--- INFORMATION SHOWN Enclosed Below ---
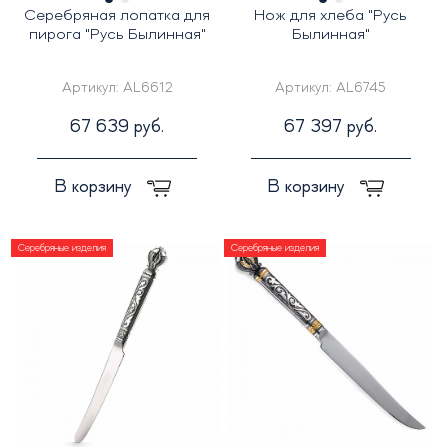
Серебряная лопатка для
Нож для хлеба "Русь
пирога "Русь Былинная"
Былинная"
Артикул:
AL6612
Артикул:
AL6745
67 639 руб.
67 397 руб.
В корзину
В корзину
Серебряные изделия
Серебряные изделия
--- End of Enclosed INFORMATION SHOWN ---
▸ AIM OF THE TASK
Set down all the lines above exactly as they appear, with no pictures.

▸ RESULT OF THIS EXERCISE
Серебряная лопатка для
Нож для хлеба "Русь
пирога "Русь Былинная"
Былинная"
Артикул:
AL6612
Артикул:
AL6745
67 639 руб.
67 397 руб.
В корзину
В корзину
Серебряные изделия
Серебряные изделия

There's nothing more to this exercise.